# [Aim of the exercise]
Whatever the records hold, copy it exactly and completely.

── The input

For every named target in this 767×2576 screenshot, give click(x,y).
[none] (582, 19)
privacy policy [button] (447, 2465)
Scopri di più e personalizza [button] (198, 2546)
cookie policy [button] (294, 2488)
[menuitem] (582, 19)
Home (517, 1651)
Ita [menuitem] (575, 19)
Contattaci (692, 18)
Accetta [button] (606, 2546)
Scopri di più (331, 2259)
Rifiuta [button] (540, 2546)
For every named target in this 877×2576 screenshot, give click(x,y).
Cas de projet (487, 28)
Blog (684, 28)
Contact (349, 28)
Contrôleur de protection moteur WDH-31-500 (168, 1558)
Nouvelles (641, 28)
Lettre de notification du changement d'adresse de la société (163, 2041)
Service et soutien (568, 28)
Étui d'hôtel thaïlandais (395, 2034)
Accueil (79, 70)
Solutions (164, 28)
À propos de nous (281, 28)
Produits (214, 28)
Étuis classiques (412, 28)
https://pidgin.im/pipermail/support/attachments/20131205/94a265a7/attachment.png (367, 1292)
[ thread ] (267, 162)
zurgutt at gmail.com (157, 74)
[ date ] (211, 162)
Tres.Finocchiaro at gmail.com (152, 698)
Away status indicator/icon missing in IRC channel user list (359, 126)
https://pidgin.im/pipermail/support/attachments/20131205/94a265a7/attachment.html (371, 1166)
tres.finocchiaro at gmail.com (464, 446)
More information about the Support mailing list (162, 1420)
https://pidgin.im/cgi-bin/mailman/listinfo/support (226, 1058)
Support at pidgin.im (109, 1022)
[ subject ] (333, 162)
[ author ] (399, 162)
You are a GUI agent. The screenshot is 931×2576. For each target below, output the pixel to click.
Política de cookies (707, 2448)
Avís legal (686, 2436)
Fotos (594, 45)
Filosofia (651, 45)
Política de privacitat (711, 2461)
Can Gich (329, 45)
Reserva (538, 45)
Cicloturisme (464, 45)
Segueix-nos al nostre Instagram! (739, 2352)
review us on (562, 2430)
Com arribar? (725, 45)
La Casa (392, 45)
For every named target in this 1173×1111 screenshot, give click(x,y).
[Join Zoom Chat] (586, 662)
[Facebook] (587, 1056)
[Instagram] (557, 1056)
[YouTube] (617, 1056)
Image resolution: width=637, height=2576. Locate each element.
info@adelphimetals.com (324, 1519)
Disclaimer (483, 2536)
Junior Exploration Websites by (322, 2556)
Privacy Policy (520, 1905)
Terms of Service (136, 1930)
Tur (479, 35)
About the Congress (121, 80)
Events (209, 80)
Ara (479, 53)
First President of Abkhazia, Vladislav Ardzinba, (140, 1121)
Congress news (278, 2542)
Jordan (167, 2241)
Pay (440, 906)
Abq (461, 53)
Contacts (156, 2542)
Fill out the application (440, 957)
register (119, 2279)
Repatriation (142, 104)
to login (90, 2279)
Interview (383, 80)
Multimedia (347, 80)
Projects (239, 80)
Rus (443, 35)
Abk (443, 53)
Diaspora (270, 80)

────

# [Task response]
For every named target in this 767×2576 screenshot, give click(x,y).
[none] (582, 19)
privacy policy [button] (447, 2465)
Scopri di più e personalizza [button] (198, 2546)
cookie policy [button] (294, 2488)
[menuitem] (582, 19)
Home (517, 1651)
Ita [menuitem] (575, 19)
Contattaci (692, 18)
Accetta [button] (606, 2546)
Scopri di più (331, 2259)
Rifiuta [button] (540, 2546)
For every named target in this 877×2576 screenshot, give click(x,y).
Cas de projet (487, 28)
Blog (684, 28)
Contact (349, 28)
Contrôleur de protection moteur WDH-31-500 (168, 1558)
Nouvelles (641, 28)
Lettre de notification du changement d'adresse de la société (163, 2041)
Service et soutien (568, 28)
Étui d'hôtel thaïlandais (395, 2034)
Accueil (79, 70)
Solutions (164, 28)
À propos de nous (281, 28)
Produits (214, 28)
Étuis classiques (412, 28)
https://pidgin.im/pipermail/support/attachments/20131205/94a265a7/attachment.png (367, 1292)
[ thread ] (267, 162)
zurgutt at gmail.com (157, 74)
[ date ] (211, 162)
Tres.Finocchiaro at gmail.com (152, 698)
Away status indicator/icon missing in IRC channel user list (359, 126)
https://pidgin.im/pipermail/support/attachments/20131205/94a265a7/attachment.html (371, 1166)
tres.finocchiaro at gmail.com (464, 446)
More information about the Support mailing list (162, 1420)
https://pidgin.im/cgi-bin/mailman/listinfo/support (226, 1058)
Support at pidgin.im (109, 1022)
[ subject ] (333, 162)
[ author ] (399, 162)
You are a GUI agent. The screenshot is 931×2576. For each target below, output the pixel to click.
Política de cookies (707, 2448)
Avís legal (686, 2436)
Fotos (594, 45)
Filosofia (651, 45)
Política de privacitat (711, 2461)
Can Gich (329, 45)
Reserva (538, 45)
Cicloturisme (464, 45)
Segueix-nos al nostre Instagram! (739, 2352)
review us on (562, 2430)
Com arribar? (725, 45)
La Casa (392, 45)
For every named target in this 1173×1111 screenshot, give click(x,y).
[Join Zoom Chat] (586, 662)
[Facebook] (587, 1056)
[Instagram] (557, 1056)
[YouTube] (617, 1056)
Image resolution: width=637, height=2576. Locate each element.
info@adelphimetals.com (324, 1519)
Disclaimer (483, 2536)
Junior Exploration Websites by (322, 2556)
Privacy Policy (520, 1905)
Terms of Service (136, 1930)
Tur (479, 35)
About the Congress (121, 80)
Events (209, 80)
Ara (479, 53)
First President of Abkhazia, Vladislav Ardzinba, (140, 1121)
Congress news (278, 2542)
Jordan (167, 2241)
Pay (440, 906)
Abq (461, 53)
Contacts (156, 2542)
Fill out the application (440, 957)
register (119, 2279)
Repatriation (142, 104)
to login (90, 2279)
Interview (383, 80)
Multimedia (347, 80)
Projects (239, 80)
Rus (443, 35)
Abk (443, 53)
Diaspora (270, 80)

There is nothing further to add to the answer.